Bagi masyarakat Indonesia yang dipengaruhi sistem pendidikan tradisional, cara seperti ini lebih mudah dalam daya tangkap masyarakat dan mendorong rakyat untuk belajar karena keadaan ini sesuai dengan keadaan lingkungan.
Pendidikan luar sekolah yang dilembagakan bersifat fungsional dan praktis serta pendekatannya lebih fleksibel. Calon peserta didik (raw-input) pendidikan luar sekolah dilembagakan yaitu:
a. Penduduk usia sekolah yang tidak pernah mendapat keuntungan/kesempatan memasuki sekolah.
b. Orang dewasa yang tidak pernah bersekolah.

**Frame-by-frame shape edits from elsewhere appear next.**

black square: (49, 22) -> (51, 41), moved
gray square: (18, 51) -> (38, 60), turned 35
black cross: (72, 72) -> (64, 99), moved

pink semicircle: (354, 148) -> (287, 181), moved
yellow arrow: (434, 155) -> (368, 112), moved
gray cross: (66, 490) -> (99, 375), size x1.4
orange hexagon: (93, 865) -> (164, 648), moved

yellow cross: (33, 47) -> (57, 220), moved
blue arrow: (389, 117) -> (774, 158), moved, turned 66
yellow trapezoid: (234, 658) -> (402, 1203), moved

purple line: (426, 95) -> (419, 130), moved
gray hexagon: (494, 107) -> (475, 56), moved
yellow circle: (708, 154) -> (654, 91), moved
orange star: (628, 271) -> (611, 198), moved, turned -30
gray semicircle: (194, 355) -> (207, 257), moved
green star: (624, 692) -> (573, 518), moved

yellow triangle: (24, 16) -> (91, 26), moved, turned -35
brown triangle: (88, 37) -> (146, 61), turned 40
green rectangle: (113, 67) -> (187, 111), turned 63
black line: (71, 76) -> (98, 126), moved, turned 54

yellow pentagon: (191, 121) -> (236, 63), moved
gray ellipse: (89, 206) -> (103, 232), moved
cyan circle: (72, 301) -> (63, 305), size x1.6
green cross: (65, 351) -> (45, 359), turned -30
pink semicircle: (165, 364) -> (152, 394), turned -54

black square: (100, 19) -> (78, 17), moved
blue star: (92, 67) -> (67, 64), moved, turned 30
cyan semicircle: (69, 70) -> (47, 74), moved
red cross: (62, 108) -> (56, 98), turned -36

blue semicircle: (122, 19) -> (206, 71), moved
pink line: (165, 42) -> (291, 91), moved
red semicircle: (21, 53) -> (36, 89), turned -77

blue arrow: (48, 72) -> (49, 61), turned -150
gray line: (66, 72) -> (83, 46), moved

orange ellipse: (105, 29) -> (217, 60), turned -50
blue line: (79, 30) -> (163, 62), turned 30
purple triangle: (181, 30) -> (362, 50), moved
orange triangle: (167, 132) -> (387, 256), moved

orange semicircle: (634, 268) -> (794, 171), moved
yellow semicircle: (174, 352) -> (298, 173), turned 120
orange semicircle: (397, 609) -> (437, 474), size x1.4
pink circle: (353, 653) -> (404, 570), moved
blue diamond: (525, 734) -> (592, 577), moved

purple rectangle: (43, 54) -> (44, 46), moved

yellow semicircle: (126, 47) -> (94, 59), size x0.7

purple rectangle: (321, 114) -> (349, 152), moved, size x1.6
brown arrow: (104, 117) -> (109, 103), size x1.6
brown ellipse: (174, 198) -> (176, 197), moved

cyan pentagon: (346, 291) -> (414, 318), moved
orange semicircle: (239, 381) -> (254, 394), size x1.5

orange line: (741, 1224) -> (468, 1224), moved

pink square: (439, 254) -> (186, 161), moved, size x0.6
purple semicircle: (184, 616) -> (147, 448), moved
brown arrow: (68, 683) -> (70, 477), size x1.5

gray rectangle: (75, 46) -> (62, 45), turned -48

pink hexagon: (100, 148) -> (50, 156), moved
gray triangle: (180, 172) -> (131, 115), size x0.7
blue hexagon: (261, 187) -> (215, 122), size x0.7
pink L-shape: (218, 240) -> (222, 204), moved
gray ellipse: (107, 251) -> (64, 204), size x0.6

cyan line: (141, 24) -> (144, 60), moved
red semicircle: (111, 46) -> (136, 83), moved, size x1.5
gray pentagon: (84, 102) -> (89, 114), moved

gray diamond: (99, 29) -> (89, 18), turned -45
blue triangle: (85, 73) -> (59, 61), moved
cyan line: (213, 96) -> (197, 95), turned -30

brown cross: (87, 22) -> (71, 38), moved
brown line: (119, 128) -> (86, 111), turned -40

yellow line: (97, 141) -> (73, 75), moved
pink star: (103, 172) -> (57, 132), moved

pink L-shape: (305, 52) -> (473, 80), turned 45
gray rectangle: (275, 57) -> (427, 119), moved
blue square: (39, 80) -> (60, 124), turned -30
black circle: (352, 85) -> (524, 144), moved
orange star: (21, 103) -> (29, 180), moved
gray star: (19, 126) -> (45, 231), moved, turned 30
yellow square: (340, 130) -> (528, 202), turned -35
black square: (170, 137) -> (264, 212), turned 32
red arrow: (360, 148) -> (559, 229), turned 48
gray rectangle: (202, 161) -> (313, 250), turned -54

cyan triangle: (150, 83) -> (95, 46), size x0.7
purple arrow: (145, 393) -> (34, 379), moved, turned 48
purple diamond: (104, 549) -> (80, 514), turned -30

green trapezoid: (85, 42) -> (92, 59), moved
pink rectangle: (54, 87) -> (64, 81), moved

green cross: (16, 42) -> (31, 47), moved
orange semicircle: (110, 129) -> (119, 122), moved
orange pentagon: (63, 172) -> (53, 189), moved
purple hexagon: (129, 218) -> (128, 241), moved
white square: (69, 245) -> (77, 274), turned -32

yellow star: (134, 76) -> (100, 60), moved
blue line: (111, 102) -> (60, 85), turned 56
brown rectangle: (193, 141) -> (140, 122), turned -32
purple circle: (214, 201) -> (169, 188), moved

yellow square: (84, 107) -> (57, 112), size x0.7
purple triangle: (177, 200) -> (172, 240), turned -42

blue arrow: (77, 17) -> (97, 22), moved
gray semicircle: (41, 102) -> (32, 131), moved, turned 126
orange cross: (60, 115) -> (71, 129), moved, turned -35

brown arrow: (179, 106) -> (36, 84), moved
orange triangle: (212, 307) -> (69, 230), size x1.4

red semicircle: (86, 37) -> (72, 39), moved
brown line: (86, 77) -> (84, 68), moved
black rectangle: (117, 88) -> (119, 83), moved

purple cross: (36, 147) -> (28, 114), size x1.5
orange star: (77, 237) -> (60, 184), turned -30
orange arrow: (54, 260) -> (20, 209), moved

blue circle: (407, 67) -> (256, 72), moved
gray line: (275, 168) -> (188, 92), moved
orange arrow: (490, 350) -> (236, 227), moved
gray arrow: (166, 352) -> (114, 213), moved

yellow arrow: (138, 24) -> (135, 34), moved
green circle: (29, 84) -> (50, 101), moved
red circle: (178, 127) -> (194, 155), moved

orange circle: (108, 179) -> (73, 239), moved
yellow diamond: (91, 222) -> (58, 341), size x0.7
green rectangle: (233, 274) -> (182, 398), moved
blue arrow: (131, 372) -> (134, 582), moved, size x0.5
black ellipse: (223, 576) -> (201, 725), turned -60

c. Peserta didik yang putus sekolah (drop out), baik dari pendidikan dasar, menengah, dan pendidikan tinggi.
d. Peserta didik yang telah lulus satu sistem pendidikan sekolah tetapi tidak melanjutkan ke tingkat yang lebih tinggi.
e. Orang yang telah bekerja, tetapi ingin menambah keterampilan lain.
Di samping pendidikan yang fleksibel, hendaknya dapat pula digunakan pendekatan yang luas dan terintegrasi agar siapa saja dapat belajar lebih lanjut berdasarkan keterampilan pertama yang telah mereka peroleh. Serta mengisi segala kekuangan yang menghambat usaha mereka ke arah hidup yang lebih baik. Dengan kata lain, pendidikan luar sekolah yang dilembagakan dapat memperkuat pendidikan luar sekolah yang tidak dilembagakan.
Pendidikan non formal pada umumnya dilaksanakan tidak dalam lingkungan fisik sekolah. Maka dari itu dapat diidentikkan dengan pendidikan luar sekolah.
Sasaran pokok pendidikan non formal adalah anggota masyarakat. Program-programnya dibuat sedemikian rupa agar bersifat luwes tetapi lugas dan tetap menarik minat para konsumen pendidikan.
Berdasarkan penelitian di lapangan, pendidikan non formal sangat dibutuhkan oleh anggota masyarakat yang belum sempat mendapat kesempatan untuk mengikuti pendidikan formal karena sudah lewat umur atau terpaksa putus sekolah karena suatu hal.
Tujuan terpenting dari pendidikan non formal adalah program-program yang ditawarkan kepada masyarakat harus sejalan dengan program-program pembangunan yang dibutuhkan oleh masyarakat banyak.
Pendidikan non formal juga berarti suatu kegiatan pendidikan di luar keluarga dan di luar sekolah yang kegiatan-kegiatannya ditujukan kepada :
a. Anak-anak yang belum pernah sekolah.
b. Anak-anak yang meninggalkan pendidikan SD/ SLTP dan tidak meneruskan sekolah lagi (di bawah umur 18 tahun).
c. Orang-orang dewasa (adult education)
d. Anak-anak di bawah umur 18 tahun yang memerlukan re-edukasi.
e. Orang-orang dewasa yang memerlukan re-edukasi.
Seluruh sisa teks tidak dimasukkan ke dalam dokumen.